Pour la libération de Monsieur Maman ABOU,

directeur du journal " Le Républicain ", Niamey, Niger.

 

Monsieur le Président,

Le 5 novembre 2003 Monsieur Maman ABOU, directeur de publication de l'hebdomadaire " Le Républicain ", a été arrêté et incarcéré à la prison civile de Niamey pour avoir apporté les preuves du bien fondé de ses préoccupations concernant l’existence de la corruption dans certains cercles du pouvoir nigérien.

Avec une célérité inégalée, la « justice » de votre pays vient de le condamner de manière expéditive à 6 mois de prison ferme.

Permettez-nous, Mr le Président, d’exprimer notre très vive protestation contre cet acte arbitraire qui frappe un journaliste coupable d’avoir fait son métier et une personnalité qui a beaucoup apporté à l’éclosion du débat démocratique et à la liberté de la presse au Niger.

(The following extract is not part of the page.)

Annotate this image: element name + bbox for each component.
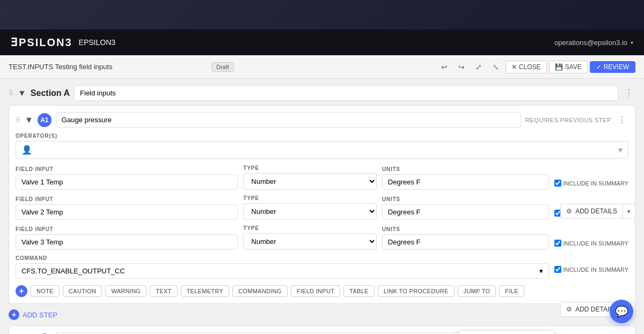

Notre indignation est d’autant plus grande que Maman Abou a beaucoup contribué, à travers son journal, à l’apaisement des tensions qui ont secoué votre pays dans les années 1990. Il est également connu pour son engagement permanent en faveur des droits de l’Homme et pour l’avènement d’une véritable démocratie capable de garantir toutes les libertés aux Nigériens. Son combat contre les malversations et la corruption, fait de lui un grand défenseur de l’intérêt général dans son pays. Son arrestation représente une grave régression de l’Etat de droit et risque de compromettre durablement l’existence du débat contradictoire nécessaire à l’évolution institutionnelle de votre pays.

A travers cette arrestation que rien ne justifie, le gouvernement nigérien fait la preuve de sa brutalité et de son incapacité à répondre sereinement aux exigences de transparence que requiert la gestion des affaires publiques. Cela ne manquera pas de ternir l’image de votre pays et risque de l’isoler davantage sur la scène internationale.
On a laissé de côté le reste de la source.